WHAT TO PRODUCE: All of the records below must be reproduced exactly, minus any pictures.

[Start of Attachment]

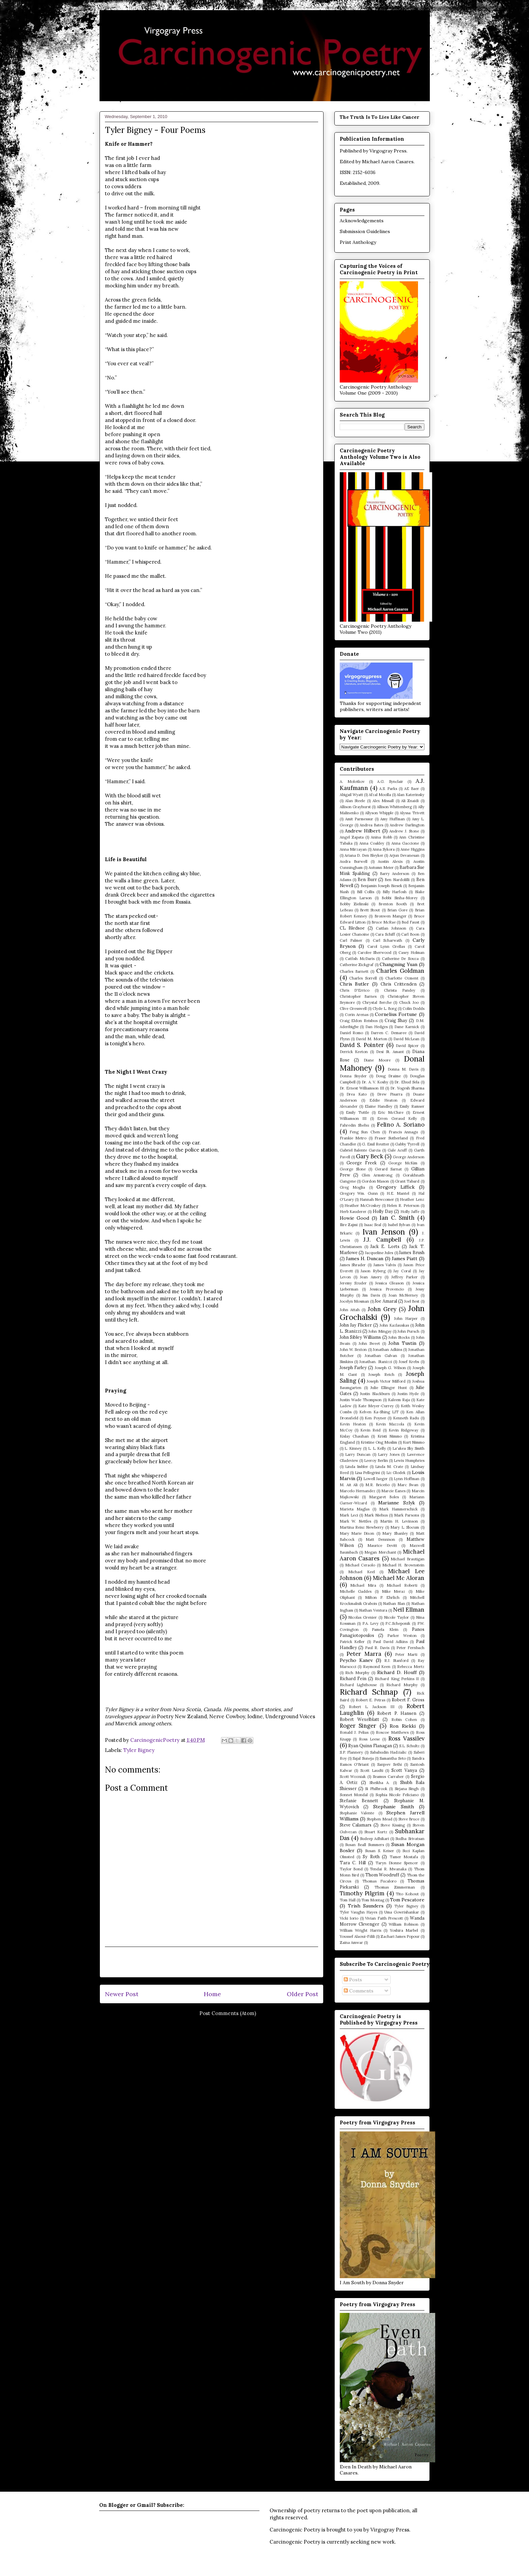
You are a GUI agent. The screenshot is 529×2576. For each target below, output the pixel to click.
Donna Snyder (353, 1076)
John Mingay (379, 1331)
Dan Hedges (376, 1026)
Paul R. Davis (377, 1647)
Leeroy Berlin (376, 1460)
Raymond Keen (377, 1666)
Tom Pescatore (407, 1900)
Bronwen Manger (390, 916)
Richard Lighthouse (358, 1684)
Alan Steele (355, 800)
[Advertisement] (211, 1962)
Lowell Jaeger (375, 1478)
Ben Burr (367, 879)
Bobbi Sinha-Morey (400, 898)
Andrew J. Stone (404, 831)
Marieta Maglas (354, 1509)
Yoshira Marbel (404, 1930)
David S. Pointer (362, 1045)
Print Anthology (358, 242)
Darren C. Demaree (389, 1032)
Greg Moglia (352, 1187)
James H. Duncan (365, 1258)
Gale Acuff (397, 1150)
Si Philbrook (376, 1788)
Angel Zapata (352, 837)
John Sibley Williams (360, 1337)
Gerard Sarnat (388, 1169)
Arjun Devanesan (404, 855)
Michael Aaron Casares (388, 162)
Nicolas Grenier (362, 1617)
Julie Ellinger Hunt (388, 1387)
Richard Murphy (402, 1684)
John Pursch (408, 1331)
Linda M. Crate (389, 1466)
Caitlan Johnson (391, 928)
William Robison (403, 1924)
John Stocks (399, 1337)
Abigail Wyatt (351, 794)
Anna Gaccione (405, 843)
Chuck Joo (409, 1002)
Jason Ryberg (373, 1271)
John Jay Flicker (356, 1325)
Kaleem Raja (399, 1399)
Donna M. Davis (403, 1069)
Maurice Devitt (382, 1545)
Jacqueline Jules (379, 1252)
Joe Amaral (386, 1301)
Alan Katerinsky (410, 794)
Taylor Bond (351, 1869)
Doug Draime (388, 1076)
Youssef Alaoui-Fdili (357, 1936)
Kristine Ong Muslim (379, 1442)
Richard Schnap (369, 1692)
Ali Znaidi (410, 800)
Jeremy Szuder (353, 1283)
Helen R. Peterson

[End of Attachment]

ANSWER FOR THE TASK:
You are a GUI agent. The screenshot is 529×2576. For each target below, output the pixel to click.
Donna Snyder (353, 1076)
John Mingay (379, 1331)
Dan Hedges (376, 1026)
Paul R. Davis (377, 1647)
Leeroy Berlin (376, 1460)
Raymond Keen (377, 1666)
Tom Pescatore (407, 1900)
Bronwen Manger (390, 916)
Richard Lighthouse (358, 1684)
Alan Steele (355, 800)
[Advertisement] (211, 1962)
Lowell Jaeger (375, 1478)
Ben Burr (367, 879)
Bobbi Sinha-Morey (400, 898)
Andrew J. Stone (404, 831)
Marieta Maglas (354, 1509)
Yoshira Marbel (404, 1930)
David S. Pointer (362, 1045)
Print Anthology (358, 242)
Darren C. Demaree (389, 1032)
Greg Moglia (352, 1187)
James H. Duncan (365, 1258)
Gale Acuff (397, 1150)
Si Philbrook (376, 1788)
Angel Zapata (352, 837)
John Sibley Williams (360, 1337)
Gerard Sarnat (388, 1169)
Arjun Devanesan (404, 855)
Michael Aaron Casares (388, 162)
Nicolas Grenier (362, 1617)
Julie Ellinger Hunt (388, 1387)
Richard Murphy (402, 1684)
John Pursch (408, 1331)
Linda M. Crate (389, 1466)
Caitlan Johnson (391, 928)
William Robison (403, 1924)
John Stocks (399, 1337)
Abigail Wyatt (351, 794)
Anna Gaccione (405, 843)
Chuck Joo (409, 1002)
Jason Ryberg (373, 1271)
John Jay Flicker (356, 1325)
Kaleem Raja (399, 1399)
Donna M. Davis (403, 1069)
Maurice Devitt (382, 1545)
Jacqueline Jules (379, 1252)
Joe Amaral (386, 1301)
Alan Katerinsky (410, 794)
Taylor Bond (351, 1869)
Doug Draime (388, 1076)
Youssef Alaoui-Fdili (357, 1936)
Kristine Ong Muslim (379, 1442)
Richard Schnap (369, 1692)
Ali Znaidi (410, 800)
Jeremy Szuder (353, 1283)
Helen R. Peterson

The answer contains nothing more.